Don’t let menhaden become a case of could have, should have, would have

Here we go again. The Atlantic States Marine Fisheries Commission has held hearings up and down the East Coast on what to do about menhaden: Should we keep catching the same amount, catch more, catch less, or do an ecosystem study to see how menhaden fit into the scheme of saving the Chesapeake Bay?

Maybe we need a little refresher course about menhaden. Many people still do not know much about them. They have been called the “most important fish in the sea,” which is also the title of a book written by H. Bruce Franklin.

Don’t let menhaden become a case of could have, should have, would have
Note: the opinions expressed in this column are those of the writers and do not necessarily reflect those of the Bay Journal, its board or staff.

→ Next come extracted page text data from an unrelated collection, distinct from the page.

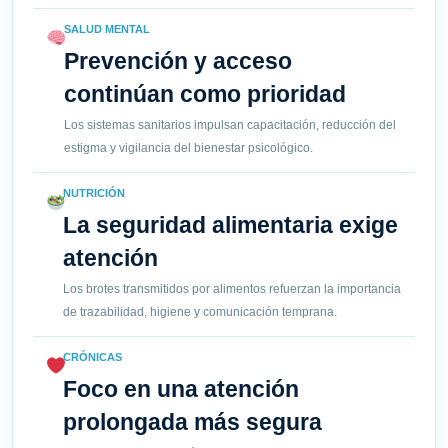
SALUD MENTAL
Prevención y acceso
continúan como prioridad
Los sistemas sanitarios impulsan capacitación, reducción del
estigma y vigilancia del bienestar psicológico.
NUTRICIÓN
La seguridad alimentaria exige
atención
Los brotes transmitidos por alimentos refuerzan la importancia
de trazabilidad, higiene y comunicación temprana.
CRÓNICAS
Foco en una atención
prolongada más segura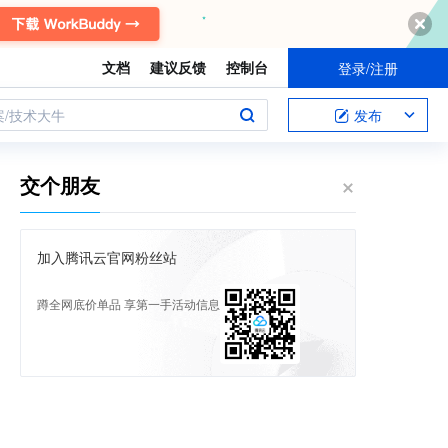
文档
建议反馈
控制台
登录/注册
案/技术大牛
发布
交个朋友
加入腾讯云官网粉丝站
蹲全网底价单品 享第一手活动信息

They are a small oily fish that we do not eat; they taste bad. The biggest they get is 15 inches, but very few reach that size before they are harvested or eaten by other animals.

For a time, they were caught for lamp oil when whales were declining in numbers. I once asked an expert on striped bass what he knew about menhaden. He said he knew nothing about menhaden. How can you be an expert on striped bass and not know about the main food that striped bass eat?

What do menhaden eat? They eat plankton: phytoplankton (microscopic plants) and zooplankton (microscopic animals). When menhaden eat plankton, they reduce the risk of toxic algal blooms.

Oysters seem to get more credit than menhaden for removing excess plankton from the Chesapeake Bay, perhaps because we eat oysters but not menhaden. The truth be known, menhaden would do a better job of removing plankton if given the chance. Oysters lie on the bottom, opening their shells, which is almost imperceptible, to draw in water and remove the plankton. They have to wait for the wind or tide to bring more plankton. Menhaden feed throughout the water column, swimming with their large mouths agape, mostly at the top, where the phytoplankton grows.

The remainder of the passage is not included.